[Stored items]
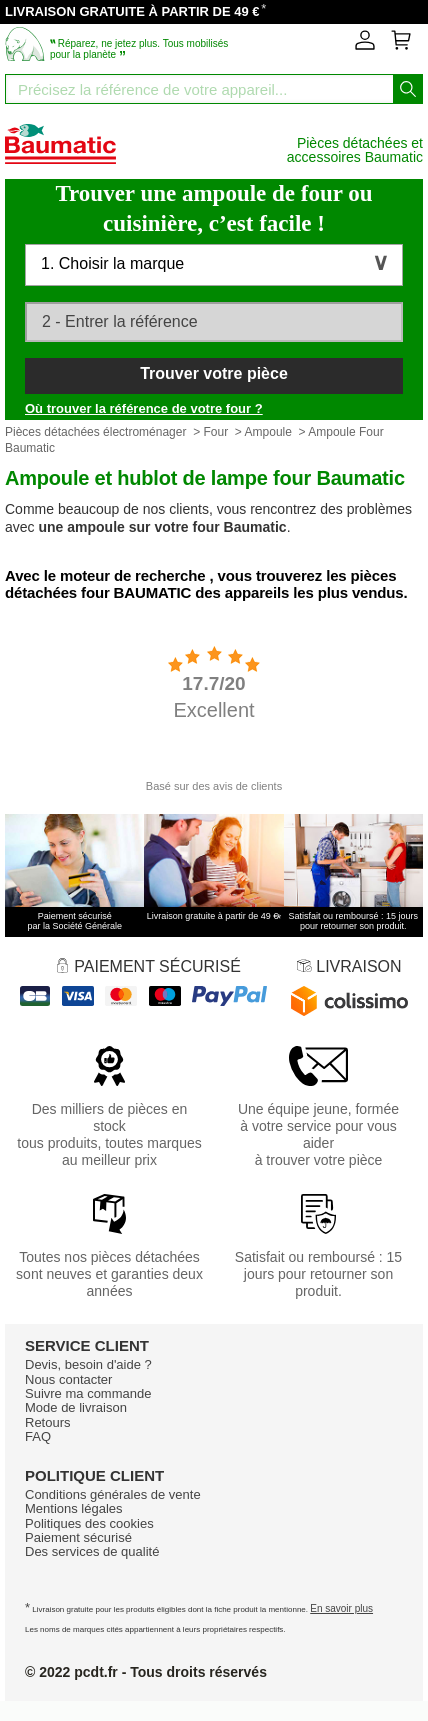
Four (215, 432)
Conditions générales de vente (113, 1494)
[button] (214, 265)
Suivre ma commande (88, 1393)
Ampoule (268, 432)
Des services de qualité (92, 1551)
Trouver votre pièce (214, 373)
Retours (48, 1422)
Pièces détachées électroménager (95, 432)
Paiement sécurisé (78, 1537)
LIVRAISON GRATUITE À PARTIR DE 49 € (132, 11)
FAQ (38, 1436)
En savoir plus (341, 1608)
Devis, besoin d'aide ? (88, 1364)
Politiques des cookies (89, 1523)
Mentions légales (74, 1508)
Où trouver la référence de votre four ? (144, 408)
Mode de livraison (76, 1407)
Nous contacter (68, 1379)
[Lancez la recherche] (408, 89)
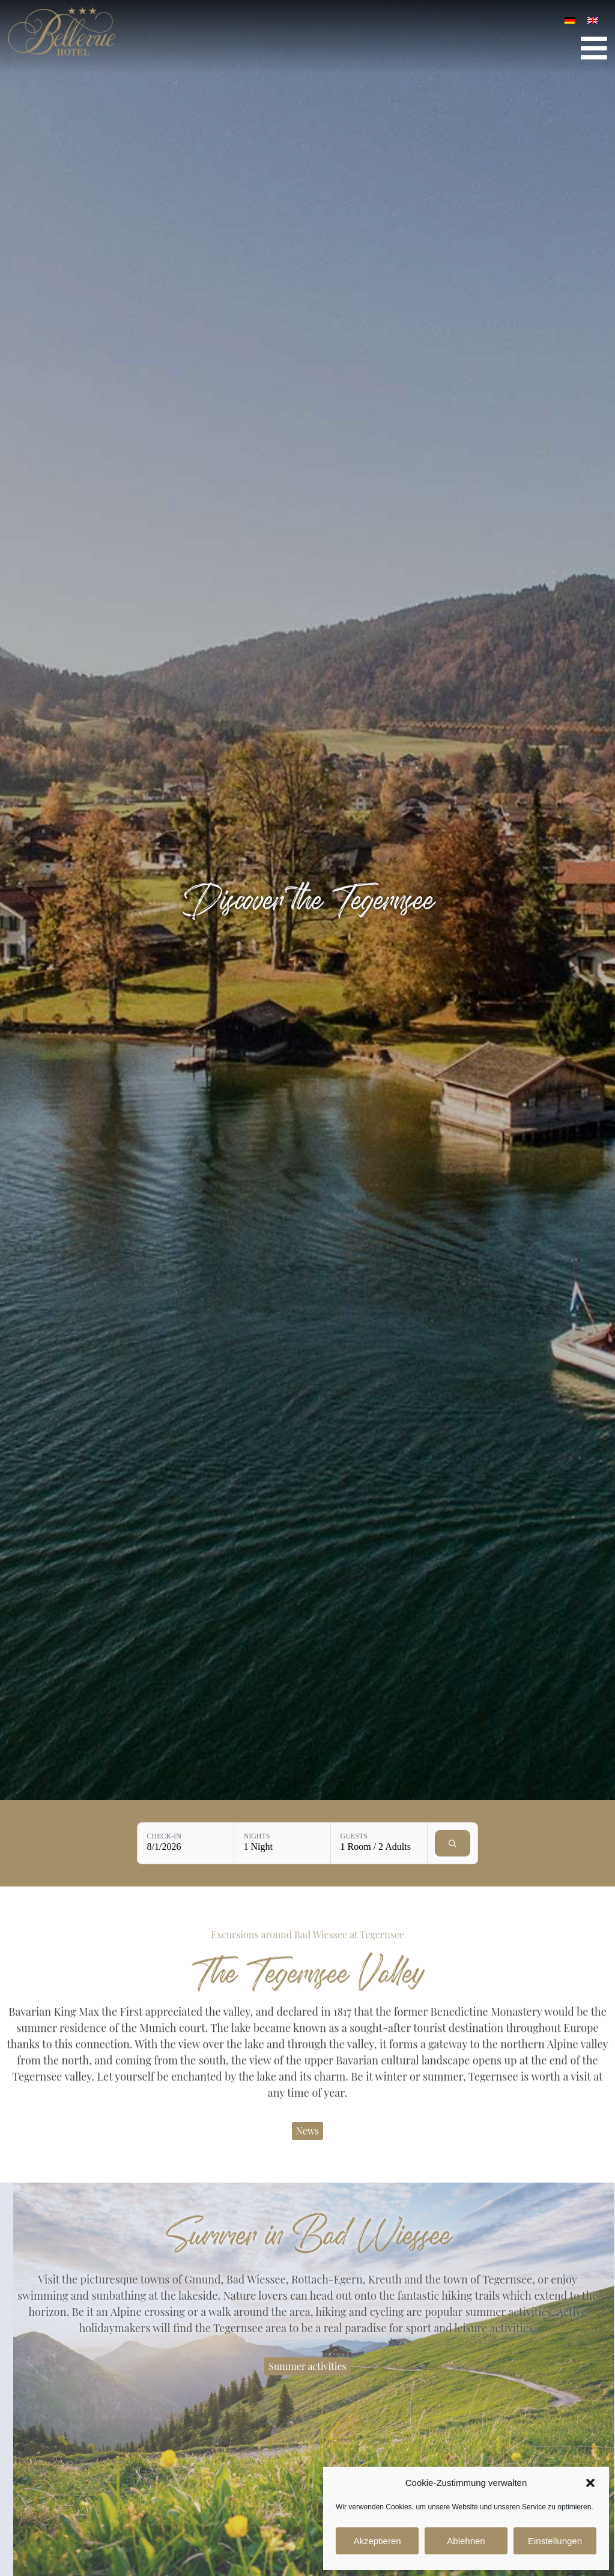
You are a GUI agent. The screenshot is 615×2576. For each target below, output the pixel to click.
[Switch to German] (570, 19)
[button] (590, 2483)
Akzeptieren (377, 2541)
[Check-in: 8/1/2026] (186, 1843)
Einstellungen (555, 2541)
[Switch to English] (592, 19)
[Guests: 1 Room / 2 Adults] (379, 1843)
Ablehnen (466, 2541)
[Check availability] (453, 1843)
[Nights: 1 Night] (282, 1843)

== Exercise aim ==
The output is the records exactly as they read, with no pictures in it.

== Answer to this problem ==
Four (215, 432)
Conditions générales de vente (113, 1494)
[button] (214, 265)
Suivre ma commande (88, 1393)
Ampoule (268, 432)
Des services de qualité (92, 1551)
Trouver votre pièce (214, 373)
Retours (48, 1422)
Pièces détachées électroménager (95, 432)
Paiement sécurisé (78, 1537)
LIVRAISON GRATUITE À PARTIR DE 49 € (132, 11)
FAQ (38, 1436)
En savoir plus (341, 1608)
Devis, besoin d'aide ? (88, 1364)
Politiques des cookies (89, 1523)
Mentions légales (74, 1508)
Où trouver la référence de votre four ? (144, 408)
Mode de livraison (76, 1407)
Nous contacter (68, 1379)
[Lancez la recherche] (408, 89)
You are a GUI agent. The screenshot is 615×2576. For each target below, output the pixel to click.
[Switch to German] (570, 19)
[button] (590, 2483)
Akzeptieren (377, 2541)
[Check-in: 8/1/2026] (186, 1843)
Einstellungen (555, 2541)
[Switch to English] (592, 19)
[Guests: 1 Room / 2 Adults] (379, 1843)
Ablehnen (466, 2541)
[Check availability] (453, 1843)
[Nights: 1 Night] (282, 1843)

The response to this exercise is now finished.